Where the data below shows a picture, leave that picture out and copy the rest exactly.

*** Opening of Excerpted data ***

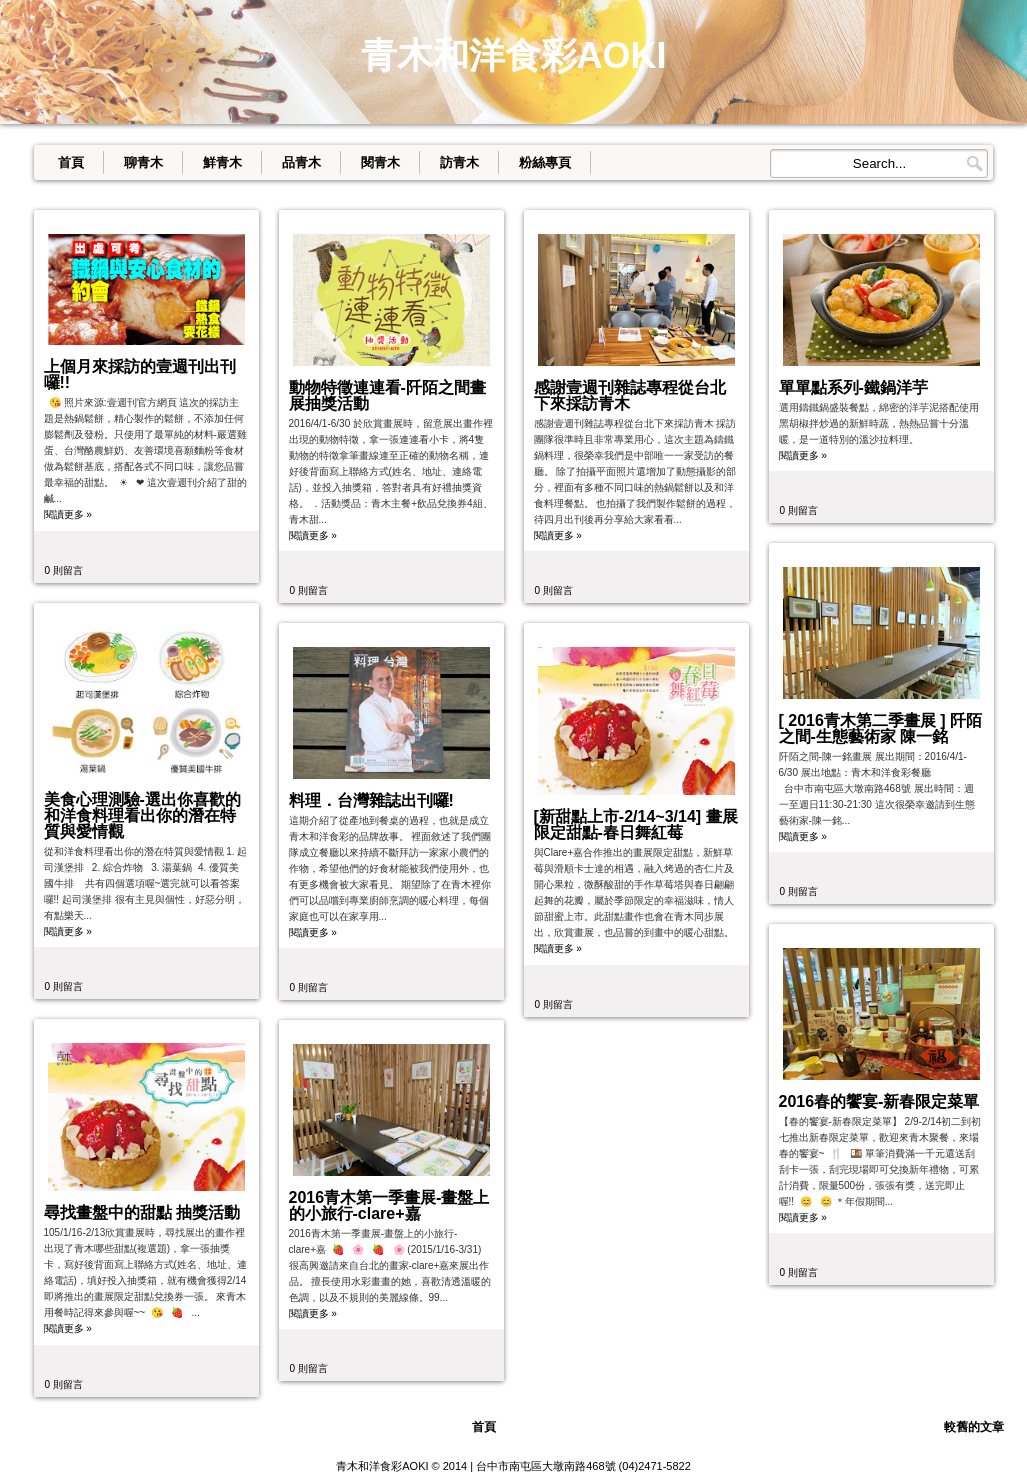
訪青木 (459, 162)
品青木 (301, 162)
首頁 (71, 162)
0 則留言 (64, 570)
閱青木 (380, 162)
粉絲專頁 (545, 162)
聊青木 (143, 162)
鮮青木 (222, 162)
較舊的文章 (974, 1427)
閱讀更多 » (68, 514)
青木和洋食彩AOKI (382, 1466)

*** Close of Excerpted data ***

Response box.
訪青木 (459, 162)
品青木 (301, 162)
首頁 (71, 162)
0 則留言 (64, 570)
閱青木 (380, 162)
粉絲專頁 (545, 162)
聊青木 (143, 162)
鮮青木 (222, 162)
較舊的文章 (974, 1427)
閱讀更多 » (68, 514)
青木和洋食彩AOKI (382, 1466)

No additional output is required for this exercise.